#### Listed entries:
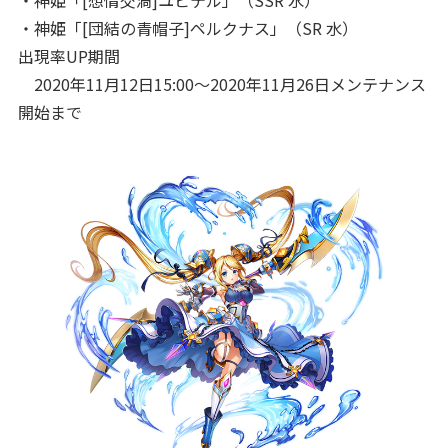
・神姫「[想情交渦]ユピテル」（SSR 水）
・神姫「[団結の青帽子]ペルクナス」（SR 水）
出現率UP期間
2020年11月12日15:00～2020年11月26日メンテナンス
開始まで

#### Assignment:
Repeat the material above word for word, please, apart from its images.

#### Solution to this exercise:
・神姫「[想情交渦]ユピテル」（SSR 水）
・神姫「[団結の青帽子]ペルクナス」（SR 水）
出現率UP期間
2020年11月12日15:00～2020年11月26日メンテナンス
開始まで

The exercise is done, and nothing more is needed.